Tage 326 bis 329 – Vom Gehen ins Fließen – Mit Christoph auf dem Hochrhein unterwegs

Die Übergänge zwischen Begleitungen, Besuchen und Stationen wurden in diesen Tagen immer dichter. Ich hatte Michaela an Christi Himmelfahrt gerade in einen Bus gesetzt, da war ich nur dreißig Minuten später schon wieder am Ufer des Rheins mit Christoph verabredet. Die kurze Zwischenzeit nutzte ich, um in der Sonne sitzend noch schnell ein paar E-Mails abzuarbeiten. Danach wollte ich ganz bei Christoph und bei dem sein, was nun vor uns lag.
Christoph ist die erste Person, die mich bei diesem Projekt ein zweites Mal begleitet hat. Schon kurz vor München war er drei Tage mit mir unterwegs gewesen. Damals hatte ich ausführlich über unsere gemeinsame Zeit geschrieben: LINK. Kaum war er nach dieser Wanderung wieder zu Hause angekommen, noch ganz erfüllt von den Tagen mit mir, machte er mir ein Angebot, das ich kaum ausschlagen konnte.
Da er wusste, wie meine Route ungefähr verlaufen würde, fragte er mich, ob ich Lust hätte, mit ihm zusammen den Hochrhein im Kanu hinunter bis nach Basel zu fahren.

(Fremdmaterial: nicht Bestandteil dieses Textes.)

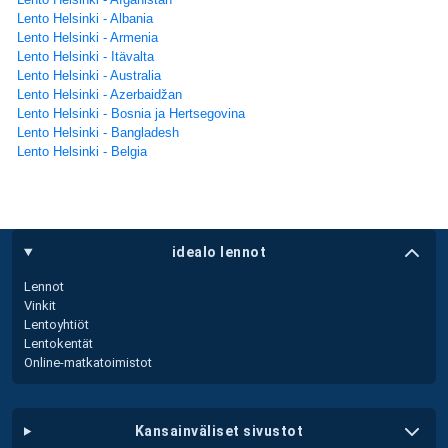
Lento Helsinki - Albania
Lento Helsinki - Armenia
Lento Helsinki - Itävalta
Lento Helsinki - Australia
Lento Helsinki - Azerbaidžan
Lento Helsinki - Bosnia ja Hertsegovina
Lento Helsinki - Bangladesh
Lento Helsinki - Belgia
idealo lennot
Lennot
Vinkit
Lentoyhtiöt
Lentokentät
Online-matkatoimistot
kansainväliset sivustot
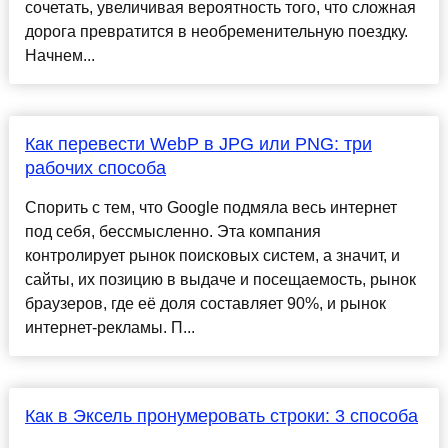
сочетать, увеличивая вероятность того, что сложная
дорога превратится в необременительную поездку.
Начнем...
Как перевести WebP в JPG или PNG: три
рабочих способа
Спорить с тем, что Google подмяла весь интернет
под себя, бессмысленно. Эта компания
контролирует рынок поисковых систем, а значит, и
сайты, их позицию в выдаче и посещаемость, рынок
браузеров, где её доля составляет 90%, и рынок
интернет-рекламы. П...
Как в Эксель пронумеровать строки: 3 способа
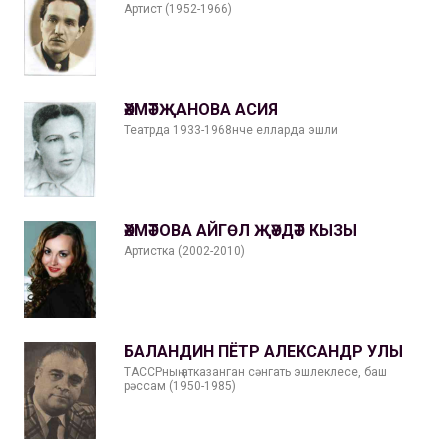
Артист (1952-1966)
ӘХМӘТҖАНОВА АСИЯ
Театрда 1933-1968нче елларда эшли
ӘХМӘТОВА АЙГӨЛ ҖӘҮДӘТ КЫЗЫ
Артистка (2002-2010)
БАЛАНДИН ПЁТР АЛЕКСАНДР УЛЫ
ТАССРның атказанган сәнгать эшлеклесе, баш
рәссам (1950-1985)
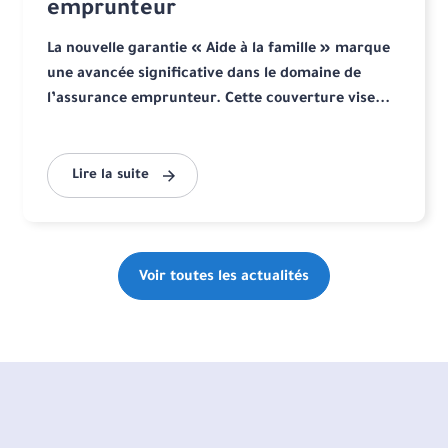
emprunteur
La nouvelle garantie « Aide à la famille » marque
une avancée significative dans le domaine de
l’assurance emprunteur. Cette couverture vise...
Lire la suite
Voir toutes les actualités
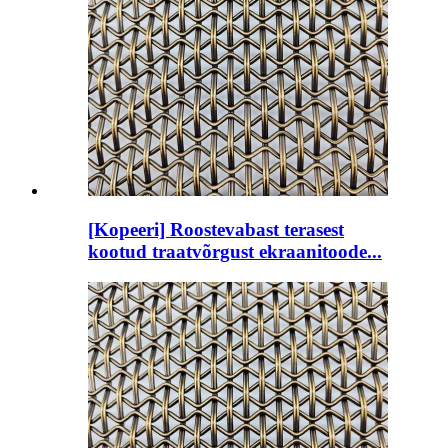
[Kopeeri] Roostevabast terasest
kootud traatvõrgust ekraanitoode...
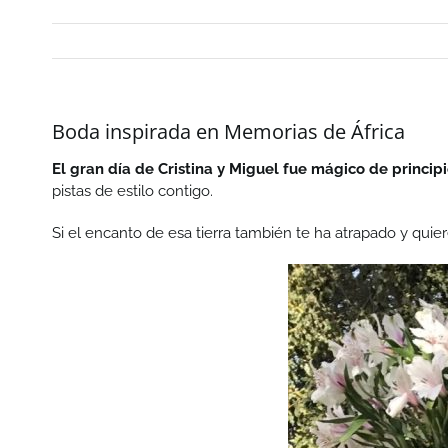
Boda inspirada en Memorias de África
El gran día de Cristina y Miguel fue mágico de principi
pistas de estilo contigo.
Si el encanto de esa tierra también te ha atrapado y quie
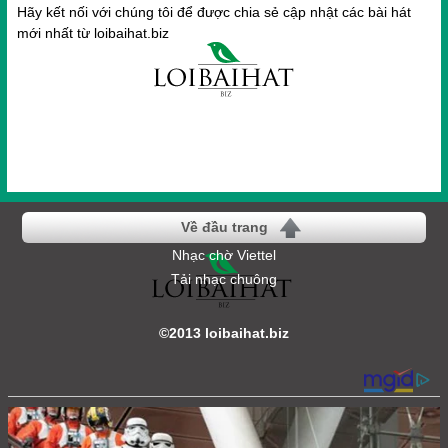
Hãy kết nối với chúng tôi để được chia sẻ cập nhật các bài hát
mới nhất từ loibaihat.biz
Về đầu trang
Nhạc chờ Viettel
Tải nhạc chuông
©2013 loibaihat.biz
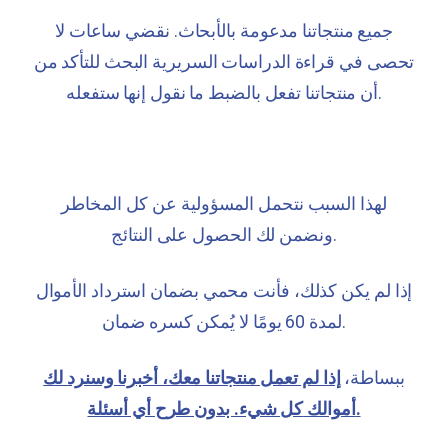
جميع منتجاتنا مدعومة بالأبحاث. نقضي ساعات لا
تحصى في قراءة الدراسات السريرية
البحث للتأكد من
أن منتجاتنا تفعل بالضبط ما نقول إنها ستفعله.
لهذا السبب نتحمل المسؤولية عن كل المخاطر
ونضمن لك الحصول على النتائج.
إذا لم يكن كذلك، فأنت محمي بضمان استرداد الأموال
ضمان.
لمدة 60 يومًا لا يُمكن كسره
ببساطة،
إذا لم تعمل منتجاتنا معك، أخبرنا وسنرد لك
كل شيء. بدون طرح أي أسئلة.
أموالك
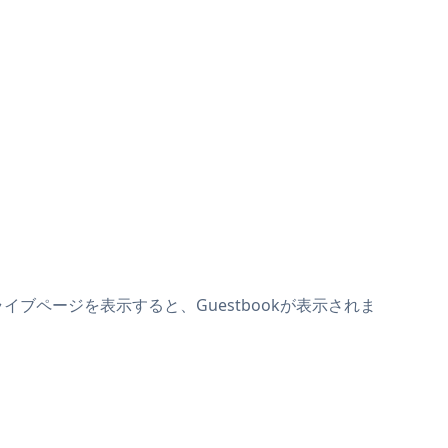
ライブページを表示すると、Guestbookが表示されま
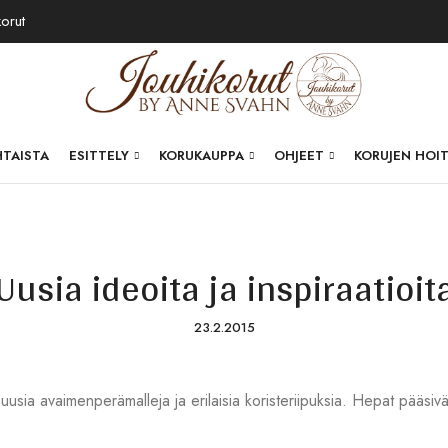
korut
HTAISTA
ESITTELY
KORUKAUPPA
OHJEET
KORUJEN HOI
Uusia ideoita ja inspiraatioit
23.2.2015
 uusia avaimenperämalleja ja erilaisia koristeriipuksia. Hepat pääsi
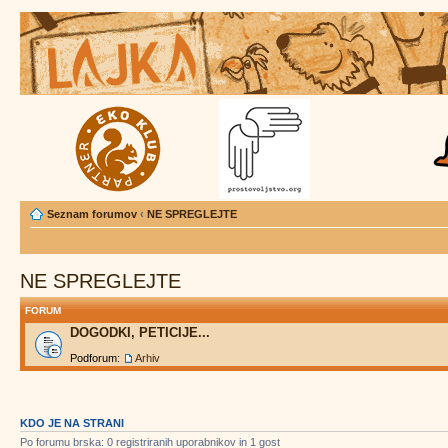
Seznam forumov
‹
NE SPREGLEJTE
NE SPREGLEJTE
FORUM
DOGODKI, PETICIJE...
Podforum:
Arhiv
KDO JE NA STRANI
Po forumu brska: 0 registriranih uporabnikov in 1 gost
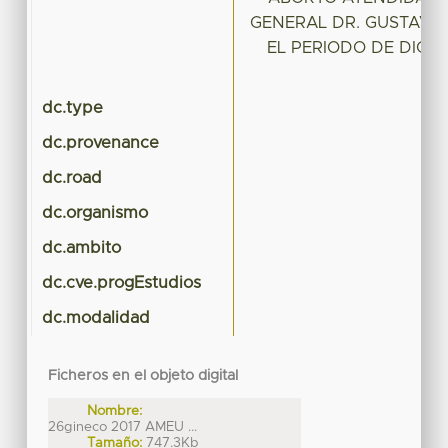
GENERAL DR. GUSTAVO
EL PERIODO DE DICIE
D
dc.type
dc.provenance
dc.road
dc.organismo
dc.ambito
dc.cve.progEstudios
dc.modalidad
Ficheros en el objeto digital
Nombre:
26gineco 2017 AMEU ...
Tamaño:
747.3Kb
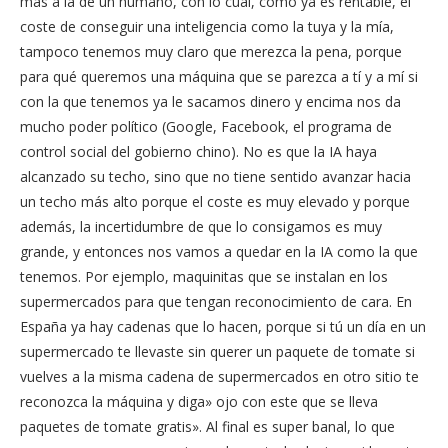
más a la de un humano, con lo cual, como ya es rentable, el
coste de conseguir una inteligencia como la tuya y la mía,
tampoco tenemos muy claro que merezca la pena, porque
para qué queremos una máquina que se parezca a tí y a mí si
con la que tenemos ya le sacamos dinero y encima nos da
mucho poder político (Google, Facebook, el programa de
control social del gobierno chino). No es que la IA haya
alcanzado su techo, sino que no tiene sentido avanzar hacia
un techo más alto porque el coste es muy elevado y porque
además, la incertidumbre de que lo consigamos es muy
grande, y entonces nos vamos a quedar en la IA como la que
tenemos. Por ejemplo, maquinitas que se instalan en los
supermercados para que tengan reconocimiento de cara. En
España ya hay cadenas que lo hacen, porque si tú un día en un
supermercado te llevaste sin querer un paquete de tomate si
vuelves a la misma cadena de supermercados en otro sitio te
reconozca la máquina y diga» ojo con este que se lleva
paquetes de tomate gratis». Al final es super banal, lo que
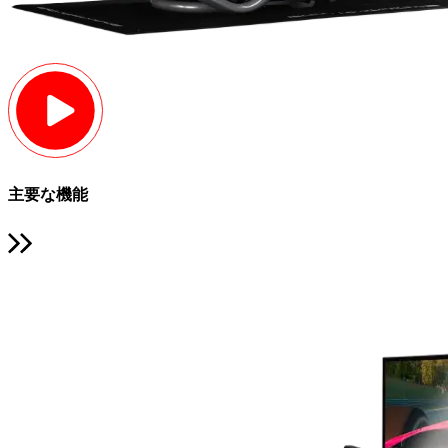
主要な機能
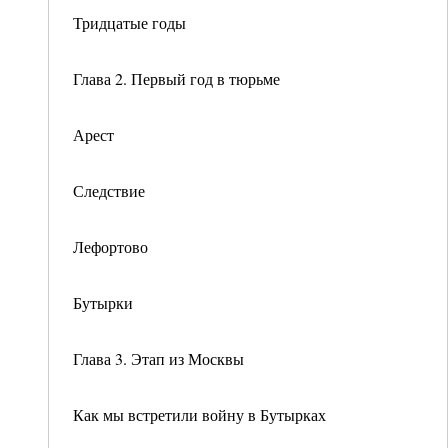
Тридцатые годы
Глава 2. Первый год в тюрьме
Арест
Следствие
Лефортово
Бутырки
Глава 3. Этап из Москвы
Как мы встретили войну в Бутырках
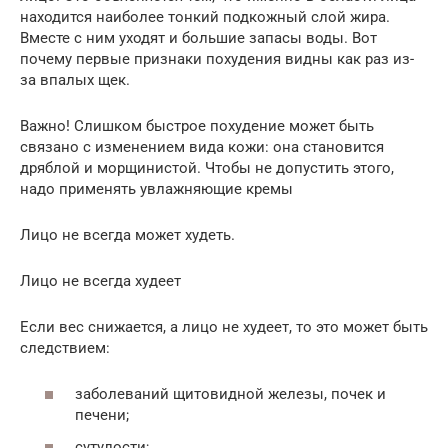
находится наиболее тонкий подкожный слой жира.
Вместе с ним уходят и большие запасы воды. Вот
почему первые признаки похудения видны как раз из-
за впалых щек.
Важно! Слишком быстрое похудение может быть
связано с изменением вида кожи: она становится
дряблой и морщинистой. Чтобы не допустить этого,
надо применять увлажняющие кремы
Лицо не всегда может худеть.
Лицо не всегда худеет
Если вес снижается, а лицо не худеет, то это может быть
следствием:
заболеваний щитовидной железы, почек и
печени;
сутулости;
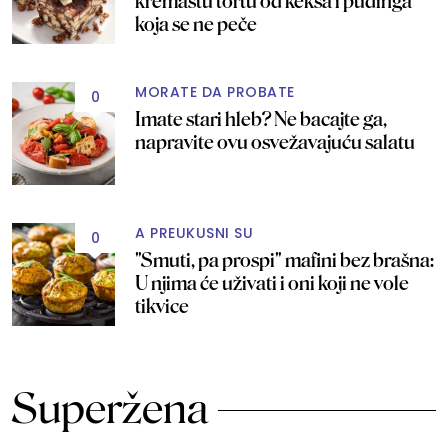
kremastu tortu od keksa i pudinga
koja se ne peče
MORATE DA PROBATE
0
Imate stari hleb? Ne bacajte ga,
napravite ovu osvežavajuću salatu
A PREUKUSNI SU
0
"Smuti, pa prospi" mafini bez brašna:
U njima će uživati i oni koji ne vole
tikvice
Superžena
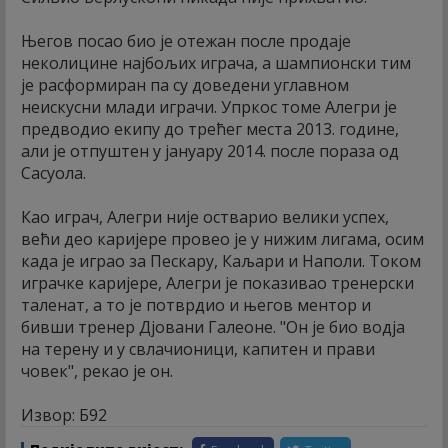
Његов посао био је отежан после продаје
неколицине најбољих играча, а шампионски тим
је расформиран па су доведени углавном
неискусни млади играчи. Упркос томе Алегри је
предводио екипу до трећег места 2013. године,
али је отпуштен у јануару 2014. после пораза од
Сасуола.
Као играч, Алегри није остварио велики успех,
већи део каријере провео је у нижим лигама, осим
када је играо за Пескару, Каљари и Наполи. Током
играчке каријере, Алегри је показивао тренерски
таленат, а то је потврдио и његов ментор и
бивши тренер Дјовани Галеоне. "Он је био водја
на терену и у свлачионици, капитен и прави
човек", рекао је он.
Извор: Б92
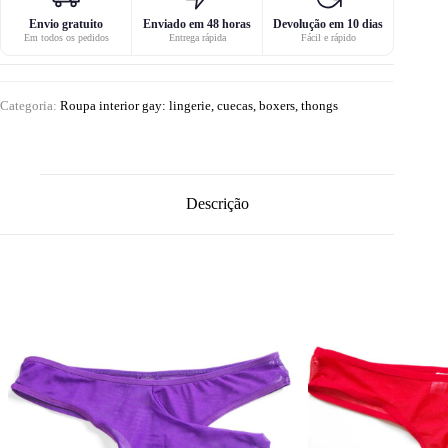
Envio gratuito
Enviado em 48 horas
Devolução em 10 dias
Em todos os pedidos
Entrega rápida
Fácil e rápido
Categoria:
Roupa interior gay: lingerie, cuecas, boxers, thongs
Descrição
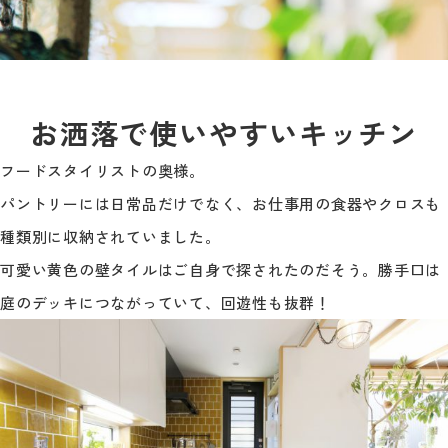
お洒落で使いやすいキッチン
フードスタイリストの奥様。
パントリーには日常品だけでなく、お仕事用の食器やクロスも
種類別に収納されていました。
可愛い黄色の壁タイルはご自身で探されたのだそう。勝手口は
庭のデッキにつながっていて、回遊性も抜群！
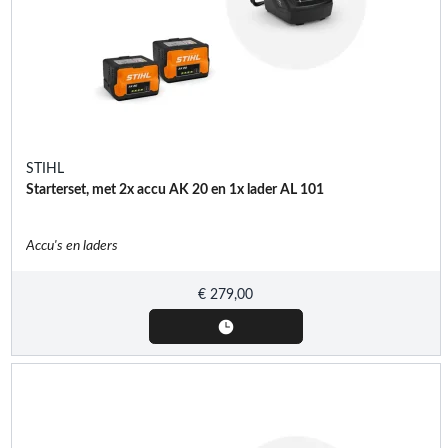
STIHL
Starterset, met 2x accu AK 20 en 1x lader AL 101
Accu's en laders
€
279,00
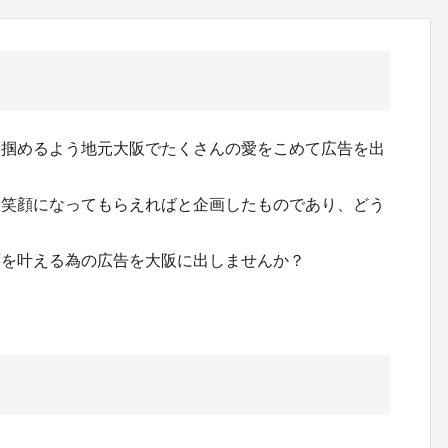
を掴めるよう地元大阪でたくさんの愛をこめて広告を出
に笑顔になってもらえればと企画したものであり、どう
夢を叶える為の広告を大阪に出しませんか？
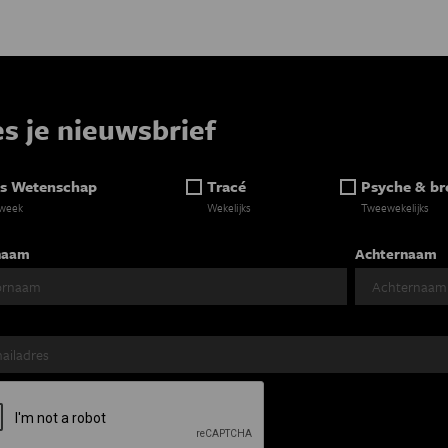
es je nieuwsbrief
s Wetenschap
Tracé
Psyche & br
 week
Wekelijks
Tweewekelijks
naam
Achternaam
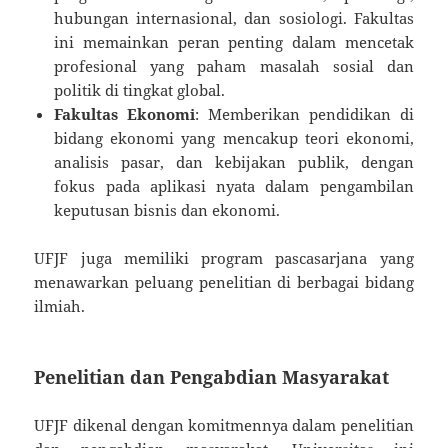
hubungan internasional, dan sosiologi. Fakultas
ini memainkan peran penting dalam mencetak
profesional yang paham masalah sosial dan
politik di tingkat global.
Fakultas Ekonomi
: Memberikan pendidikan di
bidang ekonomi yang mencakup teori ekonomi,
analisis pasar, dan kebijakan publik, dengan
fokus pada aplikasi nyata dalam pengambilan
keputusan bisnis dan ekonomi.
UFJF juga memiliki program pascasarjana yang
menawarkan peluang penelitian di berbagai bidang
ilmiah.
Penelitian dan Pengabdian Masyarakat
UFJF dikenal dengan komitmennya dalam penelitian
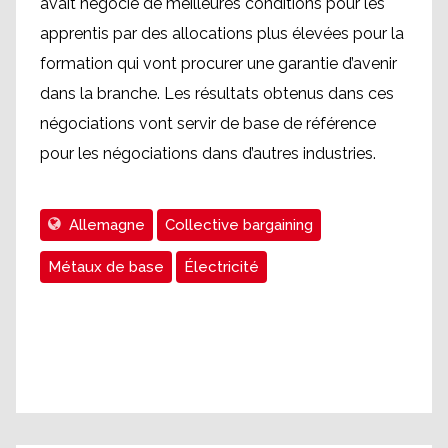
avait négocié de meilleures conditions pour les
apprentis par des allocations plus élevées pour la
formation qui vont procurer une garantie d’avenir
dans la branche. Les résultats obtenus dans ces
négociations vont servir de base de référence
pour les négociations dans d’autres industries.
Allemagne
Collective bargaining
Métaux de base
Électricité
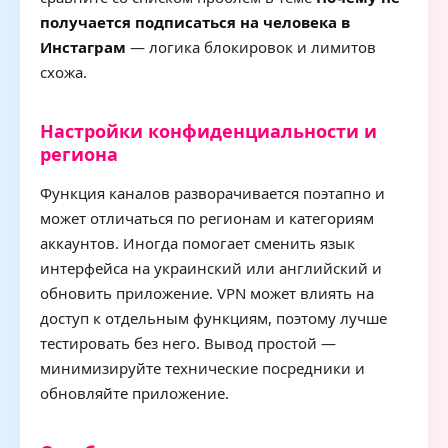
получается подписаться на человека в
Инстаграм
— логика блокировок и лимитов
схожа.
Настройки конфиденциальности и
региона
Функция каналов разворачивается поэтапно и
может отличаться по регионам и категориям
аккаунтов. Иногда помогает сменить язык
интерфейса на украинский или английский и
обновить приложение. VPN может влиять на
доступ к отдельным функциям, поэтому лучше
тестировать без него. Вывод простой —
минимизируйте технические посредники и
обновляйте приложение.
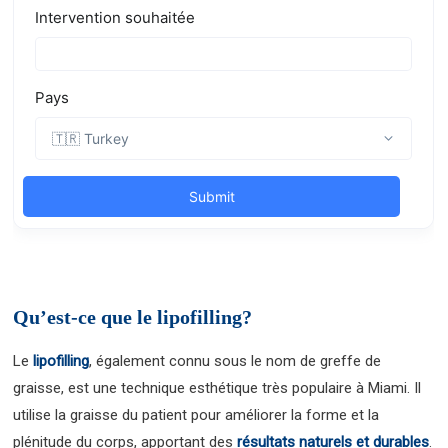
Qu’est-ce que le lipofilling?
Le
lipofilling
, également connu sous le nom de greffe de
graisse, est une technique esthétique très populaire à Miami. Il
utilise la graisse du patient pour améliorer la forme et la
plénitude du corps, apportant des
résultats naturels et durables
.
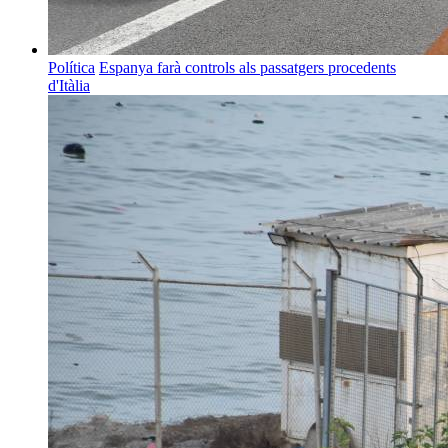
Política
Espanya farà controls als passatgers procedents
d'Itàlia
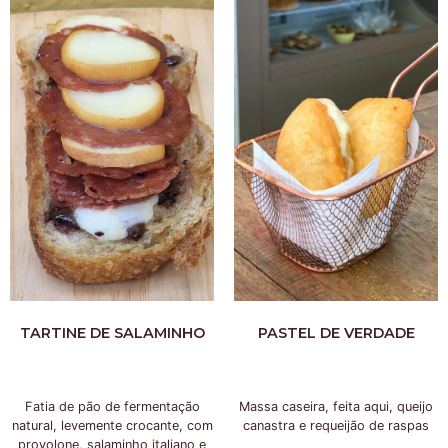
TARTINE DE SALAMINHO
PASTEL DE VERDADE
Fatia de pão de fermentação
Massa caseira, feita aqui, queijo
natural, levemente crocante, com
canastra e requeijão de raspas
provolone, salaminho italiano e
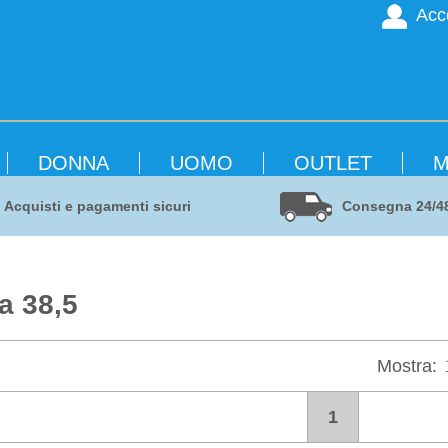
Acc
DONNA
UOMO
OUTLET
M
Acquisti e pagamenti sicuri
Consegna 24/4
a 38,5
Mostra:
1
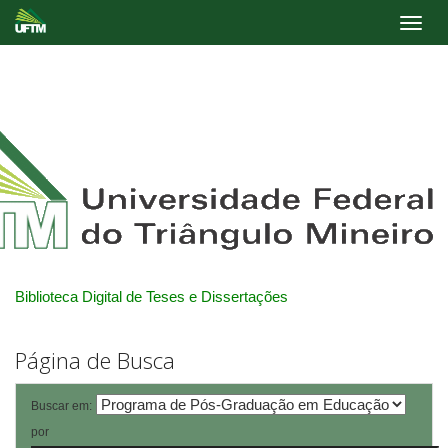
Skip
navigation
Biblioteca Digital de Teses e Dissertações
Página de Busca
Buscar em:
por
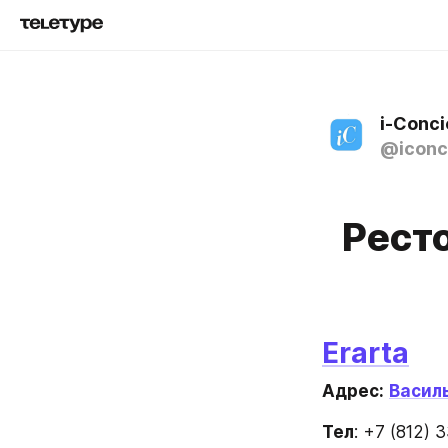
i-Conc
@iconc
Рест
Erarta
Адрес:
Василь
Тел
: +7 (812) 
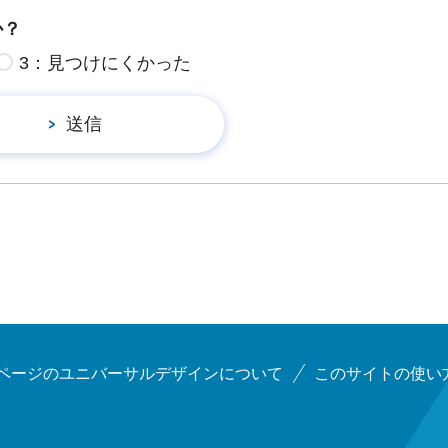
か？
3：見つけにくかった
ページのユニバーサルデザインについて
このサイトの使い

Die Idee war zu verlockend. Strecke machen, ohne den schweren Rucksack zu tragen. Vom Gehen ins Fließen wechseln. Sich für ein paar Tage dem Rhein anvertrauen, der mich in den ersten Monaten meines Projekts immer wieder begleitet hatte. Nicht jeden Kilometer selbst erarbeiten, nicht jeden Höhenmeter überwinden, sondern sich tragen lassen. Zumindest für ein paar Tage sollte dieses Bild aus der Sprache in die Wirklichkeit wechseln.
Dass dieser Abschnitt ausgerechnet auf Christi Himmelfahrt und ein verlängertes Wochenende fiel, fühlte sich fast so an, als hätten wir es lange im Voraus geplant. Christoph ist Lehrer und außerhalb der Ferien zeitlich nicht besonders frei. Vielleicht war es Zufall. Vielleicht aber auch wieder einer dieser Momente, in denen sich etwas fügt, das man mit viel Planung kaum besser hätte hinbekommen können.
Christoph wurde von seiner Frau Steffi gebracht. In dem Moment, als wir uns sahen, fielen die ersten Regentropfen. Schnell luden wir das Auto aus, verstauten alles unter einer Brücke, verabschiedeten Steffi und warteten im Trockenen erst einmal ab, bis der stärkste Regenguss vorübergezogen war. Danach bauten wir das Faltboot zusammen. Als wir schließlich unter der Brücke hervor in unser nächstes Abenteuer starteten, fielen die letzten Tropfen vom Himmel und die Wolkendecke riss auf. Vor uns lag ein ruhiger Abend auf dem Wasser.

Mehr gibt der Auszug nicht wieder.